My roots go back to the world of sport, from which I have received and learnt a lot. The precious lessons I have learnt from sport are discipline, concentration and confidence to train my mind and improve performance. Discipline should be understood as a lifestyle, as commitment and responsibility for what you want to achieve. In our minds, thoughts travel numerous and easily on other tracks than the ones we are on: training concentration, thus, helps to have a clear focus and not get distracted. Self-confidence creates a solid belief in one’s own competences, groundwork and skills, as a basis for undertaking a goal.

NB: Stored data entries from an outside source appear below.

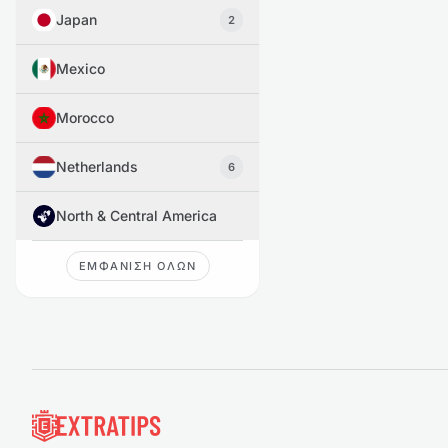
Japan
2
Mexico
Morocco
Netherlands
6
North & Central America
ΕΜΦΆΝΙΣΗ ΌΛΩΝ
Υποσέλιδο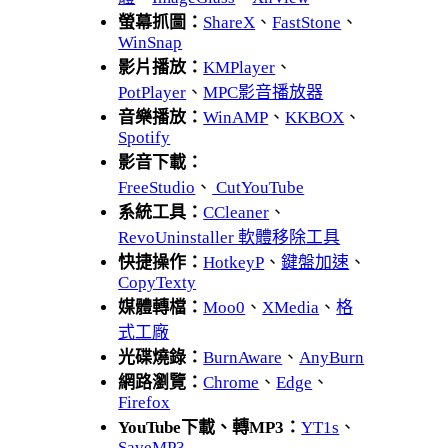
螢幕抓圖：
ShareX
、
FastStone
、
WinSnap
影片播放：
KMPlayer
、
PotPlayer
、
MPC影音播放器
音樂播放：
WinAMP
、
KKBOX
、
Spotify
影音下載：
FreeStudio
、
CutYouTube
系統工具：
CCleaner
、
RevoUninstaller 軟體移除工具
快捷操作：
HotkeyP
、
鍵盤加速
、
CopyTexty
媒體轉檔：
Moo0
、
XMedia
、
格
式工廠
光碟燒錄：
BurnAware
、
AnyBurn
網路瀏覽：
Chrome
、
Edge
、
Firefox
YouTube下載、轉MP3：
YT1s
、
SaveMP3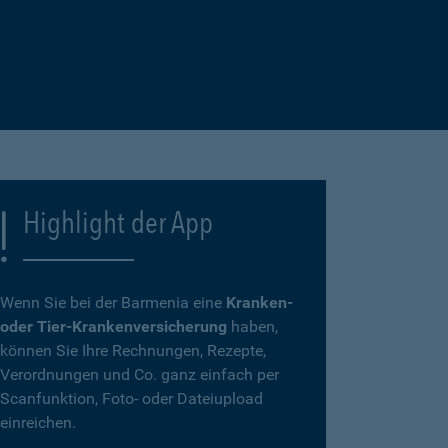
Highlight der App
Wenn Sie bei der Barmenia eine
Kranken-
oder Tier-Krankenversicherung
haben,
können Sie Ihre Rechnungen, Rezepte,
Verordnungen und Co. ganz einfach per
Scanfunktion, Foto- oder Dateiupload
einreichen.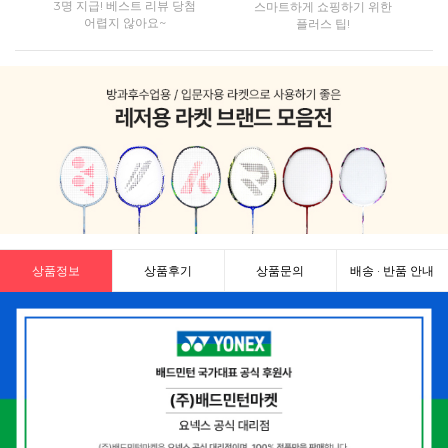
3명 지급! 베스트 리뷰 당첨
스마트하게 쇼핑하기 위한
어렵지 않아요~
플러스 팁!
상품정보
상품후기
상품문의
배송 · 반품 안내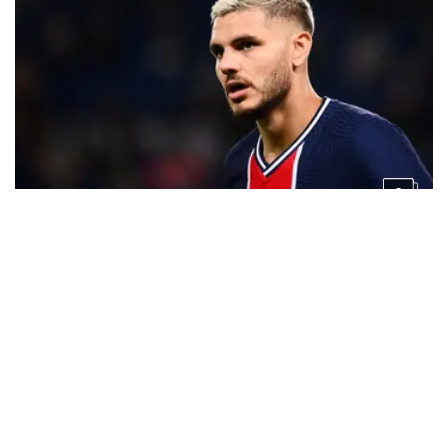
5
5 tahun lalu
Foto: Termasuk Mauro Icardi, 5 Pemain Tumbal Lionel
Messi Jika Dipastikan Datang ke PSG
KONTAK
DISCLAIMER
FORM PENGADUAN
REDAKSI
PEDOMAN MEDIA SIBER
KARIR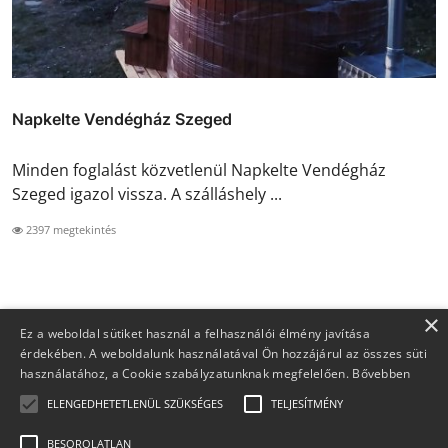
Napkelte Vendégház Szeged
Minden foglalást közvetlenül Napkelte Vendégház
Szeged igazol vissza. A szálláshely ...
2397 megtekintés
×
Ez a weboldal sütiket használ a felhasználói élmény javítása
érdekében. A weboldalunk használatával Ön hozzájárul az összes süti
használatához, a Cookie szabályzatunknak megfelelően.
Bővebben
ELENGEDHETETLENÜL SZÜKSÉGES
TELJESÍTMÉNY
BESOROLATLAN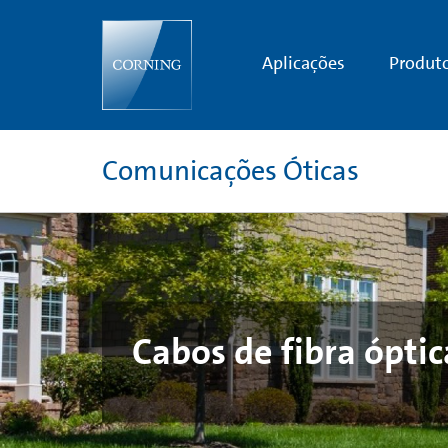
Fiber
Optic
Outdoor
Cables
Aplicações
Produt
Comunicações Óticas
Cabos de fibra ópti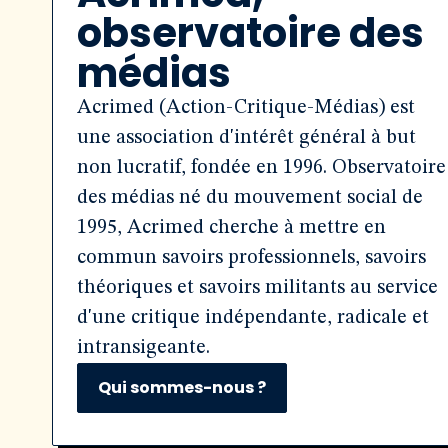
observatoire des
médias
Acrimed (Action-Critique-Médias) est
une association d'intérêt général à but
non lucratif, fondée en 1996. Observatoire
des médias né du mouvement social de
1995, Acrimed cherche à mettre en
commun savoirs professionnels, savoirs
théoriques et savoirs militants au service
d'une critique indépendante, radicale et
intransigeante.
Qui sommes-nous ?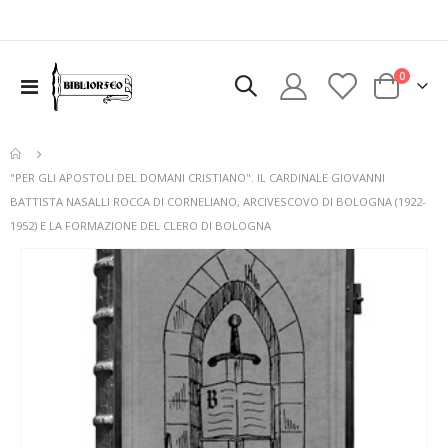
elementi
0
Toggle
Cart
Nav
"PER GLI APOSTOLI DEL DOMANI CRISTIANO". IL CARDINALE GIOVANNI
BATTISTA NASALLI ROCCA DI CORNELIANO, ARCIVESCOVO DI BOLOGNA (1922-
1952) E LA FORMAZIONE DEL CLERO DI BOLOGNA
Vai
alla
fine
della
galleria
di
immagini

Over the years, I have realised that by applying these teachings also in the meeting industry, I can improve performance and project success.

 

While putting the teachings into practice, I often have to deal with the so-called mental traps, i.e. automatic choice paths that we often do not recognise as such and of which we are unaware, but which we have to be careful of because they can affect decisions, limit openness of vision, increase the level of stress and anxiety, and even lead to making wrong decisions.

 

Even more, my commitment is aimed at overcoming the rigidity of mental schemes and trying to transform vicious circles into virtuous ones: not limiting growth and always trying to improve in order to achieve goals by opening up an endless horizon of possibilities.

 

From sport I take another trick: when evaluating employees, you must consider the their self-efficacy. Self-efficacy is the judgement, expectations and beliefs that we have in our own possibilities and skills in completing our tasks; it has a deep influence on our abilities and behaviour, hence on the outcome of our performance.

 

Personally, I strive to transmit to my employees confidence in themselves and in their skills, to seek strategies to reduce the psychological factor that negatively influences performance, such as creating comfortable situations or not putting them under pressure, not making them feel performance anxiety. I believe it is crucial to highlight and enhance the skills of each employee by making him/her live positive experiences, seeing in others a valuable help to successful work.

 

Thanks to my role as a trainer for CONI Lombardy, I am happy to be back in sport and to be able to give something back to this world.